To build trust, the District 202 School Board must do the following:
Be honest. If the high school is pursuing detracking, then Board members should be straightforward and not beat around the bush.
Be truly open to the input of stakeholders: This means really listening to, and incorporating, suggestions and critiques, not simply going through the motions of “public hearings” on the way to what is already a “done deal.”
Keep past promises: This means completing the evaluation of the current mixed-level experiment –including the very first set of PSAE scores from students who have experienced it – and proceeding based on a thorough analysis of the data that evaluation yields.
Do its homework: This means thoroughly canvassing all the various approaches comparable school districts have taken, including what worked and what didn’t, what had a long-term track record and what was tried and abandoned.
Plan – not just for one year but beyond: This means not revolutionizing our students’ freshman year experience without simultaneously explaining what their sophomore, junior and senior years will look like, and how all four years will fit together.
Get the “mix” in “mixed-ability” classes right.
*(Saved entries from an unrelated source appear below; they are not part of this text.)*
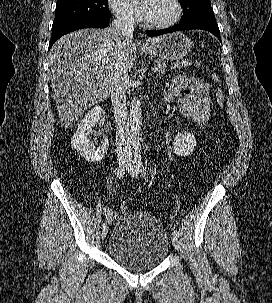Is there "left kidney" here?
<instances>
[{"label": "left kidney", "mask_w": 272, "mask_h": 303, "mask_svg": "<svg viewBox=\"0 0 272 303\" xmlns=\"http://www.w3.org/2000/svg\"><path fill=\"white\" fill-rule=\"evenodd\" d=\"M196 146V138L193 134L178 133L174 138V153L178 156L185 157L191 154Z\"/></svg>", "instance_id": "left-kidney-1"}]
</instances>
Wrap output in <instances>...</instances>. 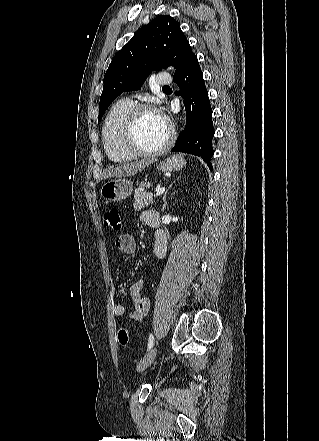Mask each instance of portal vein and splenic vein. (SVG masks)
<instances>
[{
  "instance_id": "obj_1",
  "label": "portal vein and splenic vein",
  "mask_w": 319,
  "mask_h": 441,
  "mask_svg": "<svg viewBox=\"0 0 319 441\" xmlns=\"http://www.w3.org/2000/svg\"><path fill=\"white\" fill-rule=\"evenodd\" d=\"M165 192V187L159 188L154 196H160Z\"/></svg>"
}]
</instances>
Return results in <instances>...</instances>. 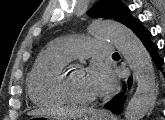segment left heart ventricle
<instances>
[{
	"mask_svg": "<svg viewBox=\"0 0 165 120\" xmlns=\"http://www.w3.org/2000/svg\"><path fill=\"white\" fill-rule=\"evenodd\" d=\"M70 86L75 94L86 97H97L89 77L88 72L85 69H73L70 73Z\"/></svg>",
	"mask_w": 165,
	"mask_h": 120,
	"instance_id": "left-heart-ventricle-1",
	"label": "left heart ventricle"
}]
</instances>
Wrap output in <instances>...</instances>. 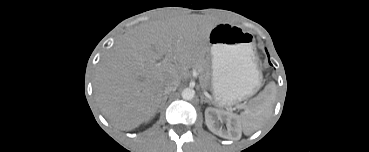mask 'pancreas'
<instances>
[{"instance_id":"pancreas-1","label":"pancreas","mask_w":369,"mask_h":152,"mask_svg":"<svg viewBox=\"0 0 369 152\" xmlns=\"http://www.w3.org/2000/svg\"><path fill=\"white\" fill-rule=\"evenodd\" d=\"M201 81H202L203 86H207L208 85L207 78H201Z\"/></svg>"}]
</instances>
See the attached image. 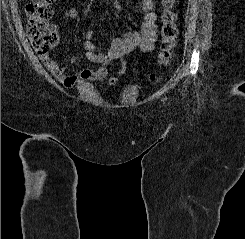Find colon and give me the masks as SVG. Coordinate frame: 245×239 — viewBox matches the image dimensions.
I'll list each match as a JSON object with an SVG mask.
<instances>
[{
	"instance_id": "obj_1",
	"label": "colon",
	"mask_w": 245,
	"mask_h": 239,
	"mask_svg": "<svg viewBox=\"0 0 245 239\" xmlns=\"http://www.w3.org/2000/svg\"><path fill=\"white\" fill-rule=\"evenodd\" d=\"M55 0H31L26 6L28 15L27 35L37 52L42 56H48L51 49L58 43V35L49 25L53 15L52 3ZM176 0H162L161 15V42L158 51L157 61L159 66L166 67L174 56V49L178 37L176 25L177 15L174 12ZM152 82H157L156 75L150 76Z\"/></svg>"
}]
</instances>
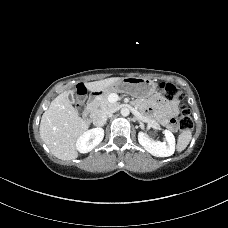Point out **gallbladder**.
I'll return each instance as SVG.
<instances>
[{
    "label": "gallbladder",
    "instance_id": "gallbladder-1",
    "mask_svg": "<svg viewBox=\"0 0 228 228\" xmlns=\"http://www.w3.org/2000/svg\"><path fill=\"white\" fill-rule=\"evenodd\" d=\"M71 96H72V98H73V95H72V94H71ZM72 98H71V100H73Z\"/></svg>",
    "mask_w": 228,
    "mask_h": 228
}]
</instances>
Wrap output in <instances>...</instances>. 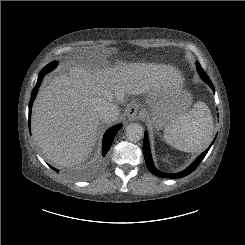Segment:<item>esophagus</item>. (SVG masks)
<instances>
[{
    "instance_id": "1",
    "label": "esophagus",
    "mask_w": 245,
    "mask_h": 245,
    "mask_svg": "<svg viewBox=\"0 0 245 245\" xmlns=\"http://www.w3.org/2000/svg\"><path fill=\"white\" fill-rule=\"evenodd\" d=\"M140 107L138 104L133 103L127 110V117L130 121H134L139 118Z\"/></svg>"
}]
</instances>
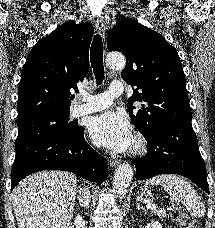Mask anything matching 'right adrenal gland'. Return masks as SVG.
<instances>
[{"label":"right adrenal gland","mask_w":215,"mask_h":228,"mask_svg":"<svg viewBox=\"0 0 215 228\" xmlns=\"http://www.w3.org/2000/svg\"><path fill=\"white\" fill-rule=\"evenodd\" d=\"M78 200H79V204L81 206V208H86V206H89L90 202H91V196H88V198H85L84 202L82 200V196L80 194V196H77Z\"/></svg>","instance_id":"2a0ac1e0"}]
</instances>
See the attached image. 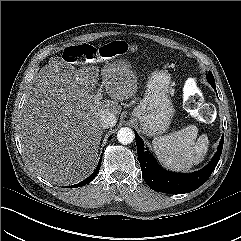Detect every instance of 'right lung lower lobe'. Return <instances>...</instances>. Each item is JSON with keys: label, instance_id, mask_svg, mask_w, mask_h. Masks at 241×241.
I'll return each mask as SVG.
<instances>
[{"label": "right lung lower lobe", "instance_id": "obj_1", "mask_svg": "<svg viewBox=\"0 0 241 241\" xmlns=\"http://www.w3.org/2000/svg\"><path fill=\"white\" fill-rule=\"evenodd\" d=\"M100 166H101V160H99V163H98L96 169L89 177H87L85 180H83L82 182H80L76 185L69 186V188H77V187L85 186L86 184L90 183L98 174Z\"/></svg>", "mask_w": 241, "mask_h": 241}]
</instances>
This means making sure that we set all the percentile levels (such as 40th percentile as the line between Humanities and Humanities With Support) at precisely the point that maximizes the opportunity of students at all ability levels to achieve their full potential.
Take the time to make sure that all the pieces necessary for this project to succeed are in place well before it becomes the only freshman experience hundreds of our students will ever have. This means making sure that the full, revamped curriculum is in place and the requisite professional development has been completed, not merely begun.
Test its hypotheses: This means building a comprehensive evaluation component into this proposal so that, after a suitable period of time, we are able to judge which of the changes worked, which need to be tweaked, and which should be discarded.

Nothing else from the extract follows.